Председательствующий Эрнст Тельман попытался призвать Каменева к порядку, однако тот не унимался:

– Признайся, что лжешь! Признаешь?!

Сталин не выдержал:

– Молчите, Каменев, а то хуже будет… Телеграмма на имя Романова, как первого гражданина России, была послана несколькими купцами и товарищем Каменевым. Я узнал об этом на другой день от него самого. Он зашел ко мне и сказал, что допустил глупость.

– Врешь, никогда тебе ничего подобного не говорил! Никогда ничего я не говорил!

– Так как товарищ Каменев здесь пытается уже слабее опровергать то, что является фактом, вы мне разрешите собрать подписи участников апрельской конференции, тех, кто настаивал на исключении тов. Каменева из ЦК из-за этой телеграммы.

Троцкий (с места):

– Только не хватает подписи Ленина.

– Товарищ Троцкий, молчали бы вы!..

– Не пугайте, не пугайте!..

– Вы идете против правды, а правды вы должны бояться.

Троцкий в ответ:

– Это сталинская правда! Это грубость и нелояльность!!!»

«…Это, дружище, были личные драмы и трагедии шекспировского накала!..

«…Что такое «Повесть непогашенной луны», как не грубый пасквиль, имевший в высших партийных кругах невысокую цену. Стоило предъявить письма Фрунзе жене и в политбюро, в которых он настаивал на операции, как тут же обнажалась цель интриги и, что еще хуже, ее откровенная нечистоплотность».(2)

«…«Дни Турбиных» подоспели вовремя. Задетый за живое Петробыч сумел настоять на постановке. Именно он поддержал Станиславского. С помощью этого спектакля ему удалось не только обойти соперников на литературном поприще, но и собрать дополнительные голоса во время решающего голосования на пленуме. Его ответ на «Непогашенную луну» – и стратегически, и прагматически – оказался куда более просчитанным и убедительным, чем организованный литературный поклеп».
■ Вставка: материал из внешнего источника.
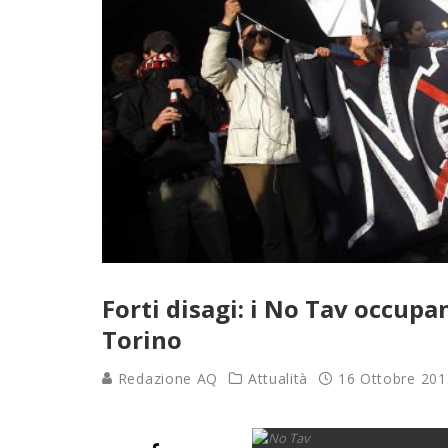
Forti disagi: i No Tav occupa
Torino
Redazione AQ
Attualità
16 Ottobre 201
«…Разрешение на постановку пьесы даже вопреки позиции ОГПУ очень характеризует его. Он умел настоять на своем…»

«…В отличие от повести Пильняка в булгаковской пьесе не было и намека на склоки в руководстве или на недопустимые с точки зрения партийной морали поступки конкретных революционных деятелей. Даже запаха кухонного скандала нельзя было уловить в описании страшных событий, которые развернулись в Киеве в 1918 году. Жуткая атмосфера белогвардейского тыла требовала очистительной грозы.

И гроза пришла!

Убедительная поступь большевиков, сумевших спасти город от обезумевших палачей и петлюровских живодеров, явилась достойным финалом спора белых и красных».

«…Сама история говорила со сцены.

Пусть говорила не так и не то, что хотелось бы услышать победившим в войне красным, но отрицать объективную значимость спектакля было невозможно. Стремление «подвести черту» и заняться «социалистическим строительством» в нищей, разоренной стране владело не только проверенным большевиком Этингофом. Очень многие в партии – если не решительное большинство – придерживались тех же взглядов.

Что могла противопоставить пролеткультовская и оппозиционная критика человеческому желанию любви и отвращению к подлости?

Что они могли противопоставить рождественской елке?

Вопли «такой Булгаков нам не нужен»? «Открытые письма» безыменских? Обвинения в отсутствии в пьесе сознательных денщиков и политически подкованных горничных? Требования к автору показать, как те и другие идейно громили своих хозяев? Попытки обратить внимание органов на литературную вылазку «недобитого белогвардейца»?..

Это был скудный багаж, он держался исключительно на хамстве».

«…тем не менее Михаил Афанасьевич угодил в грязную историю, драка ведь шла не на жизнь, а на смерть».

– Займись аналитикой, дружище. Только не надо упрощать проблему.

Он сделал долгую, заставившую меня насторожиться, паузу.

– Не стоит сводить перипетии внутрипартийной борьбы исключительно к «Дням Турбиных», постановка которых особенно задела всех несогласных со сталинской линией.

Так уж сложилось.

Были и другие примеры. В это же время в Советской России были изданы «Дни» и «1920 год» матерого контрреволюционера, депутата Государственной думы, одного из вдохновителей и идеологов Белого движения и эмигранта В. В. Шульгина.

Или тот же Шолохов, его «Тихий Дон». Вспомни Мелехова, к какому берегу он пристал? Скандал был грандиозный. Автору сурово и неоднократно предлагали сменить «ориентацию» главного героя. Не в нынешнем похабном смысле, а по существу. Мелехову следовало пристать к красному берегу, а что мы читаем у автора?.. «Апологию кулацких настроений среди казачества…»

Или тот же «Разгром» Фадеева, «Россия, кровью умытая» Артема Веселого!..

В любом случае публикация таких книг свидетельствовала о глубоком внутреннем расколе в партийной верхушке. Разобраться в этих склоках не просто.

В этом деле нужна особая ответственность, поэтому не буду уточнять, кого я имел в виду под «продажными писаками». Все равно тебе уже не отмыться…

Борьба еще не окончена. Конечно, помельчали исполнители, опошлились цели, но что касается «булгаковых» и всякого рода «подпевал», осмеливающихся брызгать отравленной, но бессильной слюной на предпринимательское сословие и его либеральные идеалы, рука у сильных мира сего не дрогнет. Тому много примеров – Рохлин, Илюхин, а нынче Квачков. За украденные миллиарды шесть лет условно, а за разговоры на кухне двенадцать лет строгого режима…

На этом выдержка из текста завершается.